Parmi ceux-ci, Anne Pédronni. Elle a ouvert un bar-restaurant au centre de Genève il y a tout juste deux ans. « Nous avons multiplié par deux notre chiffre d’affaire entre 2018 et 2019. Autant dire que nous étions très bien partis. Le Covid nous a littéralement coupé les ailes en plein envol ». L’établissement a donc fermé peu avant le 15 mars. Sa vingtaine de salariés a été mise au chômage partiel. Mais elle, n’a pas cesser de travailler. « J’ai passé beaucoup de temps avec ma fiduciaire (bureau de comptabilité, NDLR). J’ai cherché des solutions financières, techniques et administratives en permanence ».
Tous perdus
Ce qui l’a le plus déstabilisé, c’est le changement de pied quasi-journalier des consignes fiscales. « A un moment donné, on ne savait plus comment rédiger une fiche de paye. Ca changeait tous les jours ! ». Plus étonnant encore, le manque total d’informations officielles, selon elle. « On en était réduit à échanger des infos entre commerçants ou à écouter les médias ».
Bref, une navigation à vu dans un pays qui aime avant tout la stabilité. Anne reconnaît pourtant avoir très vite été aidée par l’Etat. Mais à titre individuel. « En tant que salariée-patronne, j’ai reçu 3200 CHF (3000 euros) par mois. Moindre mal ». En France voisine, un patron d’établissement de la même taille et au même statut, n’a reçu aucune compensation.

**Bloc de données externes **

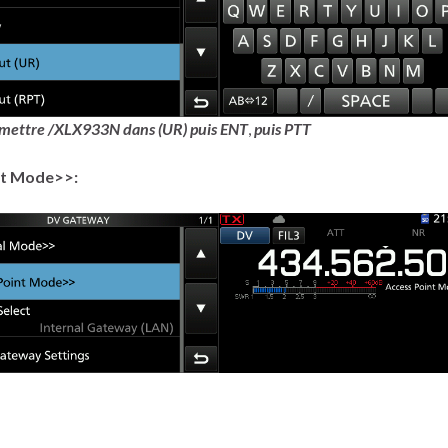
 mettre /XLX933N
dans (UR) puis ENT
,
puis PTT
nt Mode>>:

15 jours d’avance sur la France
Le semi-confinement a été levé fin avril en suisse. Les bars et les restaurants sont eux ouverts depuis 15 jours. Mais les tables sont limitées à quatre personnes jusqu’au 6 juin. « Ca ne joue pas pour nous », affirme Anne Pédroni. « Notre clientèle, ce sont souvent des groupes d’amis, des sorties d’entreprise… Pas vraiment des soirées en amoureux ». De fait, Anne a bien fait revenir son personnel. Mais les clients, eux, ne sont pas encore là. Douze à 30 couverts tous les soirs contre une centaine habituellement. Elle estime que ses employés ne sont occupés que 15% de leur temps. « Il fallait bien rouvrir. De toute façon, nous n’avions plus de soutien de l’Etat à partir de fin avril ».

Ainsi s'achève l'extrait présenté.